While this scene could be nitpicked for plot-holes (e.g, wouldn’t Michael be familiar with what hats his father had available to wear by now?), it does accomplish a few good things for the narrative. It provides a stark reminder of the dangers of the Paradines’ journey. In my opinion, the contrast between the revenant beauty of the woman’s long, shiny auburn hair and her twisted, rotting, animal-mauled corpse lends a degree of poignancy.

It also serves to reveal some information about our characters through their actions. Daniel Paradine shows sensitivity in seeking to shield his child from the worst horrors of the journey. Had he let Michael see the body and told him to “be a man” instead of crying or shying away in revulsion, he would have been shown to be a different, and rather less pleasant man. After a few short paragraphs of explanation about the virulent lethality of cholera, we get a closer look at Lisabeth:

”Dear Father, bless that poor woman and her family,” Lisabeth whispered to herself. “Wherever they are…whoever they are…in Jesus’ name, bring them comfort….” (Ellipses in original)

Lisabeth is devout and prayerful, but she’s not out to impress anybody with it.
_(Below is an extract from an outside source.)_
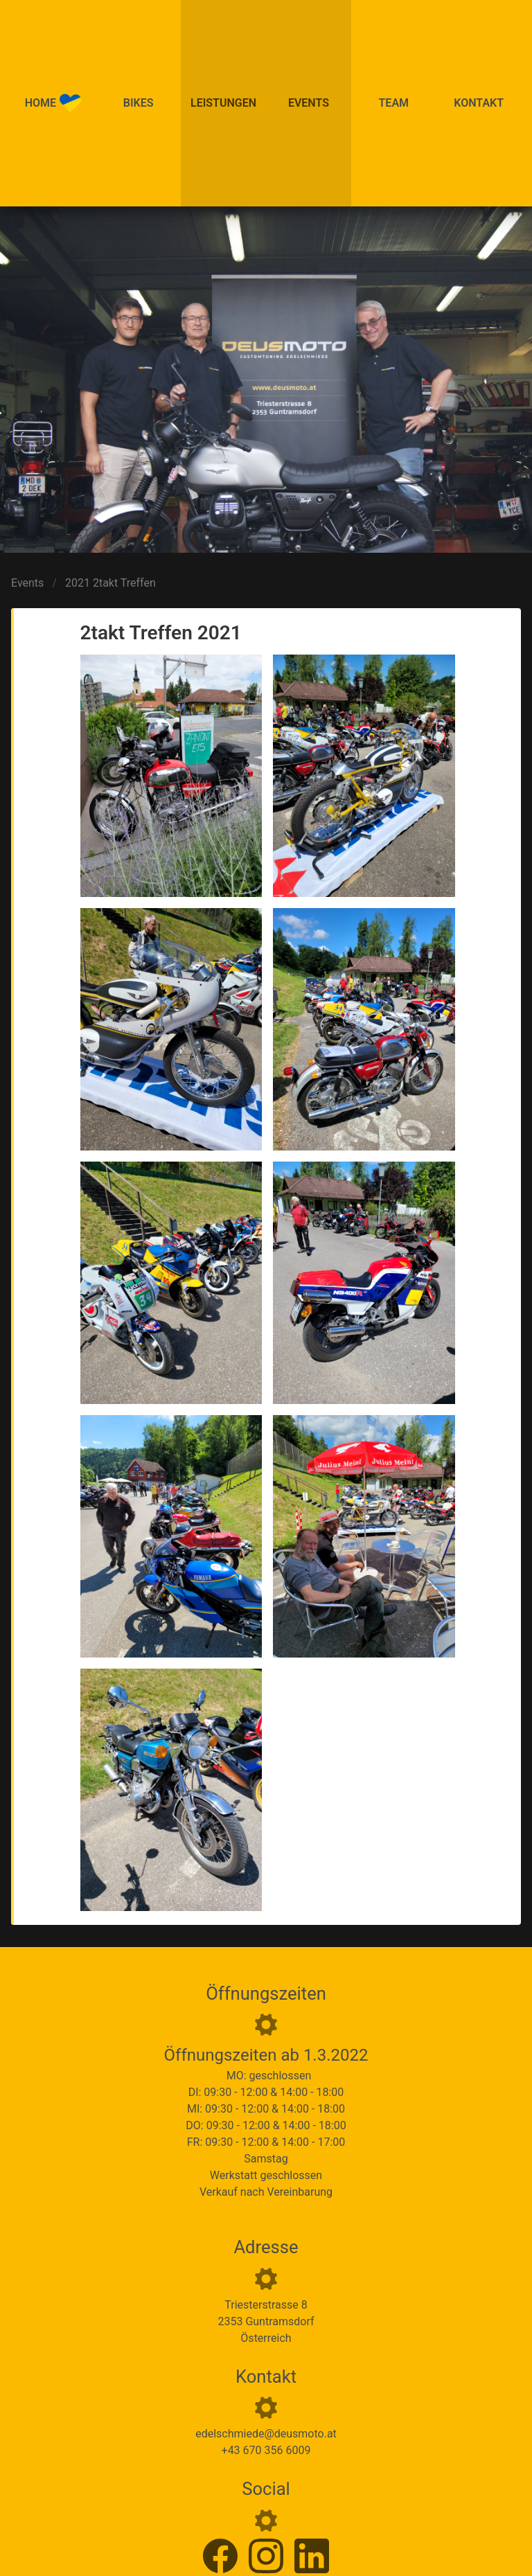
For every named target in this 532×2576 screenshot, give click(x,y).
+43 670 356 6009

She apparently feels no need to broadcast her prayers to her family or her fellow travelers, much less impose her faith on her entire nation, as so many fundamentalists are inclined to do. It’s not an opportunity for her to harangue her unbelieving husband, deploy Pascal’s Wager and threaten him with eternal hellfire.

And perhaps most importantly, this implies that her version of Christianity is directed toward compassion for her fellow human beings.